From the records below, state how many lines hold the string "Task", without any other text.

•••••

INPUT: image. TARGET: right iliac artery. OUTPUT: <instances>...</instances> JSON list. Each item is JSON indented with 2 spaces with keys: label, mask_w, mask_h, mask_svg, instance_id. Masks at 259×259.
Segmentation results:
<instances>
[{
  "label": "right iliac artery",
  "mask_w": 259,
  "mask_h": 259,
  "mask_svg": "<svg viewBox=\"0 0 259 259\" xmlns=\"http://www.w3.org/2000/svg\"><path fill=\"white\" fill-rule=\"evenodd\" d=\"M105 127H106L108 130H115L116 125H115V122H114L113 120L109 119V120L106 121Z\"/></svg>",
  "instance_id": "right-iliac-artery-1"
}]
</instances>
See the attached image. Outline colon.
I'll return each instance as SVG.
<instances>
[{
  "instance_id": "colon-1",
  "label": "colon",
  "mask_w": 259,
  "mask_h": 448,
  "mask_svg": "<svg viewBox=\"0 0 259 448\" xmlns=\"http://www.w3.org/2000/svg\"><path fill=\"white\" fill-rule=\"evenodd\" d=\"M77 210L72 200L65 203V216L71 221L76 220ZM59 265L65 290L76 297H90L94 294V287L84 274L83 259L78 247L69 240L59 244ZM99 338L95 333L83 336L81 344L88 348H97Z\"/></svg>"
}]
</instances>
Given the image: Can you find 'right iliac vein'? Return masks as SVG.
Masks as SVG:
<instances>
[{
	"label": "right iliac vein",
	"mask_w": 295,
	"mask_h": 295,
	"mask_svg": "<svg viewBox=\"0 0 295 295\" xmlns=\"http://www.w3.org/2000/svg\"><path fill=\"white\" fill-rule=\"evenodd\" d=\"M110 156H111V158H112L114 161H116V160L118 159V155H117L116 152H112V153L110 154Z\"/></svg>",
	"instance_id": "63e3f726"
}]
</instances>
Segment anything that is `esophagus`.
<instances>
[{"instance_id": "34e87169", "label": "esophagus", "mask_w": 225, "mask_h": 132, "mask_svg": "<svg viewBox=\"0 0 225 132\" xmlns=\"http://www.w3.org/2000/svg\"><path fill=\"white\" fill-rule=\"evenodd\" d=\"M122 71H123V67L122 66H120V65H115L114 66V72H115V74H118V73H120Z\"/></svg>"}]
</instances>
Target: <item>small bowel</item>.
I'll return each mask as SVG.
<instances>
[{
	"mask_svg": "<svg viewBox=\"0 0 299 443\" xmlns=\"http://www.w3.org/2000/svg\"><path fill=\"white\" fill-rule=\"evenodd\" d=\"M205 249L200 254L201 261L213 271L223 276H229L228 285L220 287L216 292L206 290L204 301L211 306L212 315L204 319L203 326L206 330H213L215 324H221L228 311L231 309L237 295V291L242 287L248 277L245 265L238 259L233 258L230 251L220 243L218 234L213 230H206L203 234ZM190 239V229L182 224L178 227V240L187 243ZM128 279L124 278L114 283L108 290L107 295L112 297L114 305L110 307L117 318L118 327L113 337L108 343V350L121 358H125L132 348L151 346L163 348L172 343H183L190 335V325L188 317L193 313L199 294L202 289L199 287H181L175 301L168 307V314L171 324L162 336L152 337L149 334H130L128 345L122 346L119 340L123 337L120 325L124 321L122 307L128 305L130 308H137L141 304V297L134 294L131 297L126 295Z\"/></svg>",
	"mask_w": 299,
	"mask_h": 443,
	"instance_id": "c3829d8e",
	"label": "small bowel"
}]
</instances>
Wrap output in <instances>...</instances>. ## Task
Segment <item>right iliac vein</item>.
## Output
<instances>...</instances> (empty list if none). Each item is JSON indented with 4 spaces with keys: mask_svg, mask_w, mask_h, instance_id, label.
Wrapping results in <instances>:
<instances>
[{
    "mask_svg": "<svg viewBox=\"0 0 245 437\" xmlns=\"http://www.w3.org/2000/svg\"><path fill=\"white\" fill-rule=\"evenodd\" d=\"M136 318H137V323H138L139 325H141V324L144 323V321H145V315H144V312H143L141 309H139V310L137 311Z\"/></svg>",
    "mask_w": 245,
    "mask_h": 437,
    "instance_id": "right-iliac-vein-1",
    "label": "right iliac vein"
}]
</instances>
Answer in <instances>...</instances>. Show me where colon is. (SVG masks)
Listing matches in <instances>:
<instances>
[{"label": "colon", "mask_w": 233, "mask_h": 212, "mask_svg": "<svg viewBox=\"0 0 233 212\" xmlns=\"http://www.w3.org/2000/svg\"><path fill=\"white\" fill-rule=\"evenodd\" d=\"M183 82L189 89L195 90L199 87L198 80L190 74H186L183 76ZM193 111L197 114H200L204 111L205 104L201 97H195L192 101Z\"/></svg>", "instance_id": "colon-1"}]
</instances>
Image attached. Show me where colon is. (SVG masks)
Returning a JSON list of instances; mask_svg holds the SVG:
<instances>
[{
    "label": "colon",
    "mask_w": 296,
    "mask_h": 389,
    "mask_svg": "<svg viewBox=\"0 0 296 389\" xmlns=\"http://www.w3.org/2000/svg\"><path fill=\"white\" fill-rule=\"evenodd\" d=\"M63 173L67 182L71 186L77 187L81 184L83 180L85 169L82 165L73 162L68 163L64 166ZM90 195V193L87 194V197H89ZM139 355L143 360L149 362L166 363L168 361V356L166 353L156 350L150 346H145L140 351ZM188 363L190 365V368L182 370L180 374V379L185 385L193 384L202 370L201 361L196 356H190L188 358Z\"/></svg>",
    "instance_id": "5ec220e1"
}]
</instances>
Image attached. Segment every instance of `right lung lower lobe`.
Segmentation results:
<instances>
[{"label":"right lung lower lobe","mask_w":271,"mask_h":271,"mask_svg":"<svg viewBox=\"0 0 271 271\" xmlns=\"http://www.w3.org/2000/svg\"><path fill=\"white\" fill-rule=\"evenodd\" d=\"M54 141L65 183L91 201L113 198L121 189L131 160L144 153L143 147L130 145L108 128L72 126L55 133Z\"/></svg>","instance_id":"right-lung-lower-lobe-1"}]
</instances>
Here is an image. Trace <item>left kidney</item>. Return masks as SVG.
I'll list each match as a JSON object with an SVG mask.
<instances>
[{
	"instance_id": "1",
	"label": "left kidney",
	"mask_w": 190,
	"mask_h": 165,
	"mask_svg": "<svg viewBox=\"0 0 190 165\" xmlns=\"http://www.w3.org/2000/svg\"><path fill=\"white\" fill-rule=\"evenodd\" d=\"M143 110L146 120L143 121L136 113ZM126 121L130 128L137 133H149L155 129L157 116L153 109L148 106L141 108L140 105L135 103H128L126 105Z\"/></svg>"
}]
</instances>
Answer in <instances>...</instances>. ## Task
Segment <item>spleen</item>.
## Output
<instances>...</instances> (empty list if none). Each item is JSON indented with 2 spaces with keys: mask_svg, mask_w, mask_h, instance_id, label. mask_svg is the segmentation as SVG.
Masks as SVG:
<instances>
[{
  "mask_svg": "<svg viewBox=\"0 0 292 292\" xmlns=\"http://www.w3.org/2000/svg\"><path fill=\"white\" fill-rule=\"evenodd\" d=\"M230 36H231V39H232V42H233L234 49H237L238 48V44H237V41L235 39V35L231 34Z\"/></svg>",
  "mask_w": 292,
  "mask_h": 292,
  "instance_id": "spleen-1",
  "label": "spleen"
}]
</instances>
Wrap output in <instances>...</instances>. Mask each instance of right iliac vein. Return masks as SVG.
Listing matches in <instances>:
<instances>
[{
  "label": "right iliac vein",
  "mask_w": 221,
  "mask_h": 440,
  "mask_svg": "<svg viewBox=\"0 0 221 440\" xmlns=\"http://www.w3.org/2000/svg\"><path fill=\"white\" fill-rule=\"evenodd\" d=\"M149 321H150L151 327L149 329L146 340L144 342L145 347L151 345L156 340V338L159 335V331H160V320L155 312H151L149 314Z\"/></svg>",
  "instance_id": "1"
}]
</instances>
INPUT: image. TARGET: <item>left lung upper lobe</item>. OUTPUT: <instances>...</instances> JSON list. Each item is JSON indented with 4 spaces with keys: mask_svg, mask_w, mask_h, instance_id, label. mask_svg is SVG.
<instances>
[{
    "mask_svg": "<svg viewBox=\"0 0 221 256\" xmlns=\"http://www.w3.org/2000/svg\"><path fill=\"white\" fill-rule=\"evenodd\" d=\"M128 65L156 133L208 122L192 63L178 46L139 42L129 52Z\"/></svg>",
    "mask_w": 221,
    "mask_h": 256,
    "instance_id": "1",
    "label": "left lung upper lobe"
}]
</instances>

•••••

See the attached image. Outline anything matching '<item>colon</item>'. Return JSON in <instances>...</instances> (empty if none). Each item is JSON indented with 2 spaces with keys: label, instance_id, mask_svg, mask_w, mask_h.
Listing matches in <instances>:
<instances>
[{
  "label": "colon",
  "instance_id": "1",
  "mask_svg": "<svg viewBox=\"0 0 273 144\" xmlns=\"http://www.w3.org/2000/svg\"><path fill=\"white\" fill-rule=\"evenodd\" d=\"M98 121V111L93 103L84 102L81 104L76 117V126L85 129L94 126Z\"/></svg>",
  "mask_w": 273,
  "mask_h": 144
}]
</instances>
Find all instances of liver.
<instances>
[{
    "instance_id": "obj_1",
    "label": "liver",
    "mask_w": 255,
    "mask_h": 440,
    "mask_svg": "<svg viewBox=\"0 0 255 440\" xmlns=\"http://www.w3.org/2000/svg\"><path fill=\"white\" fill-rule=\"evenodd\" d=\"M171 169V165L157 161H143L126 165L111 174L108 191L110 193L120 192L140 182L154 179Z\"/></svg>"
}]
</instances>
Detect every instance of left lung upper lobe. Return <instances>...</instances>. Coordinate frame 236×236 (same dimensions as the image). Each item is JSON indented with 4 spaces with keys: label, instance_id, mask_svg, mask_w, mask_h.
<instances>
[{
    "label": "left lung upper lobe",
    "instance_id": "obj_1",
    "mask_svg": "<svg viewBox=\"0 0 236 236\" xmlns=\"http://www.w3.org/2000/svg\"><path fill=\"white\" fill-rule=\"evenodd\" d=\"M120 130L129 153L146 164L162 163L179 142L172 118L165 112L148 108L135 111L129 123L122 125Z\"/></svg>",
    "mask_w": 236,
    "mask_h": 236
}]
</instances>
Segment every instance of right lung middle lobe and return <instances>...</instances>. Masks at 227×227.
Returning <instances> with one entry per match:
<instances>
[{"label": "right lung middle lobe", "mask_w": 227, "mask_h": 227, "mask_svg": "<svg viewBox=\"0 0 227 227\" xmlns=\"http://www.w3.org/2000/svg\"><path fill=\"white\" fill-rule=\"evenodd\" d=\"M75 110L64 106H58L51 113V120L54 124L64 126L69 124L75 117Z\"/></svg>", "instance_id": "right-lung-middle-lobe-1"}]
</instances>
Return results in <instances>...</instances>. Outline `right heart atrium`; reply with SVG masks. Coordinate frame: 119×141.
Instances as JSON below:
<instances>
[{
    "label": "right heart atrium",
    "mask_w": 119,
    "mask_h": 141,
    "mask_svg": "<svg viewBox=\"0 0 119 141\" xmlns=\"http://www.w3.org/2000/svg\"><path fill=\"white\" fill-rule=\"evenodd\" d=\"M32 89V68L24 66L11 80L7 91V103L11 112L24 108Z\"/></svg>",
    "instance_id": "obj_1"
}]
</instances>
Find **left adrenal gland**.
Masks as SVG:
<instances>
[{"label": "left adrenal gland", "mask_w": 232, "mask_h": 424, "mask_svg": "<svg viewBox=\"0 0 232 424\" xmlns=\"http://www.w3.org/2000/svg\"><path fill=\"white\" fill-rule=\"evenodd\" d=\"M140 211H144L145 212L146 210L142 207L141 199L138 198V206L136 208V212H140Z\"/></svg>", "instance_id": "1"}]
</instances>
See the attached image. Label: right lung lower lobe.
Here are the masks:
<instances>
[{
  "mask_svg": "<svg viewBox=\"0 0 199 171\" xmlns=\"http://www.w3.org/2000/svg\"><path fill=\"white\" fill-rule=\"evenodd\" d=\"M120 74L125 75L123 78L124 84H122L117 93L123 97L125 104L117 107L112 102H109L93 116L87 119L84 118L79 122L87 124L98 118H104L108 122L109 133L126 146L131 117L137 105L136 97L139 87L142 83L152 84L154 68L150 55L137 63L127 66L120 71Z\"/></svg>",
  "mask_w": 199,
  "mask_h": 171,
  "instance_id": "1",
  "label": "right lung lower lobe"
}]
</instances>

•••••

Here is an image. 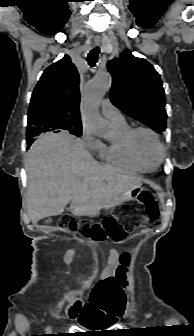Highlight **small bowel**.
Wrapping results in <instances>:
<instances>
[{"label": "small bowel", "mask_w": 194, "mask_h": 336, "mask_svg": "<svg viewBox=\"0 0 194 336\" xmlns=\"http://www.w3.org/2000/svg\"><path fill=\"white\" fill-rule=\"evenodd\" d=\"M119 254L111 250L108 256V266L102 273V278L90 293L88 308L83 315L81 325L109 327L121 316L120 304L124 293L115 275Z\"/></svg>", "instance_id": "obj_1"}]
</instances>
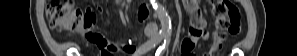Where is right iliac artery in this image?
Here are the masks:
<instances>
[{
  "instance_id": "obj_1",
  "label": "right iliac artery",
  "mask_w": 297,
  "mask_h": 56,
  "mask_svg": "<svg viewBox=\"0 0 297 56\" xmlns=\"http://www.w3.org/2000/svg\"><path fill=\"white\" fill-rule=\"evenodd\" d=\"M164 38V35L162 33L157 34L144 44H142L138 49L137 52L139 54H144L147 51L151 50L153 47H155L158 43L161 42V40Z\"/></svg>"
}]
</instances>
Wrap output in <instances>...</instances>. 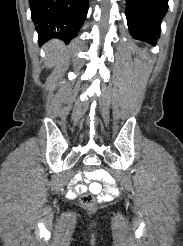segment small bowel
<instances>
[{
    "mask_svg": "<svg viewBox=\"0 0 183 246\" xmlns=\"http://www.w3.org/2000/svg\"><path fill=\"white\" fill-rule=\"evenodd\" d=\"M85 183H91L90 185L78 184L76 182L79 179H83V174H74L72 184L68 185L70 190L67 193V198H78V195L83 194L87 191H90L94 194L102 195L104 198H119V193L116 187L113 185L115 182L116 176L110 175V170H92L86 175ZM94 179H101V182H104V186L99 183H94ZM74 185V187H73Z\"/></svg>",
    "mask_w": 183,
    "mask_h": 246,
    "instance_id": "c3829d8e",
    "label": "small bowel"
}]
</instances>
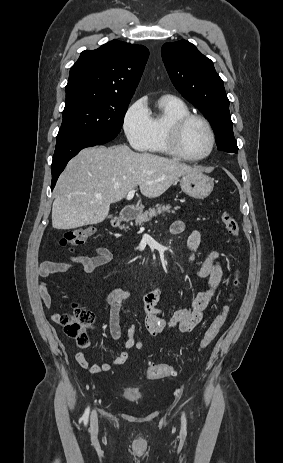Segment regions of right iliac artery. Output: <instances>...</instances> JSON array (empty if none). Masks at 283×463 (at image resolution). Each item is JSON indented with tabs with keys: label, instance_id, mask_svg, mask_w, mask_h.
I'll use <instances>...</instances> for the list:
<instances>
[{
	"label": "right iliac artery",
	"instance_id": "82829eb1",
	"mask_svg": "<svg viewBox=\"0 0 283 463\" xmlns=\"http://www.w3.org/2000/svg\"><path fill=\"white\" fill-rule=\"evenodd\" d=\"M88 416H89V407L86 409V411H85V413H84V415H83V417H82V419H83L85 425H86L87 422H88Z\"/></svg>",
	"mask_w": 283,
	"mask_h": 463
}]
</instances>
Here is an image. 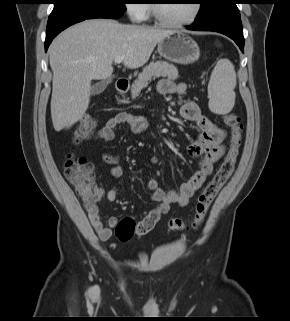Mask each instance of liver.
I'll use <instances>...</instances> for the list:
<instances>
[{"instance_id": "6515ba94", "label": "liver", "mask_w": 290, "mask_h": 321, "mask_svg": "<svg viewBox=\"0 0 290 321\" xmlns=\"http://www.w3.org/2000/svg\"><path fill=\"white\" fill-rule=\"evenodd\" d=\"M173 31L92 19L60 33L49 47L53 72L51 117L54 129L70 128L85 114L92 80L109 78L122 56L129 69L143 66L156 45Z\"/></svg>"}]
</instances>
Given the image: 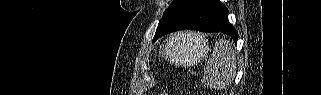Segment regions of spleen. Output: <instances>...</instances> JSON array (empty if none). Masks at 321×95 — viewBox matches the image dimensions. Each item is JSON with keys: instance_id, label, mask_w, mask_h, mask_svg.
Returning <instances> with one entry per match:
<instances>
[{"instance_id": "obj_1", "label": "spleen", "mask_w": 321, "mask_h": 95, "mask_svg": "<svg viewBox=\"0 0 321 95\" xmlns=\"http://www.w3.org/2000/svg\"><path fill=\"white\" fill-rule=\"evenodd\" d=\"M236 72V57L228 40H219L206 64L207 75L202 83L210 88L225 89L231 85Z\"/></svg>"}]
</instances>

•••••

Written solution: 2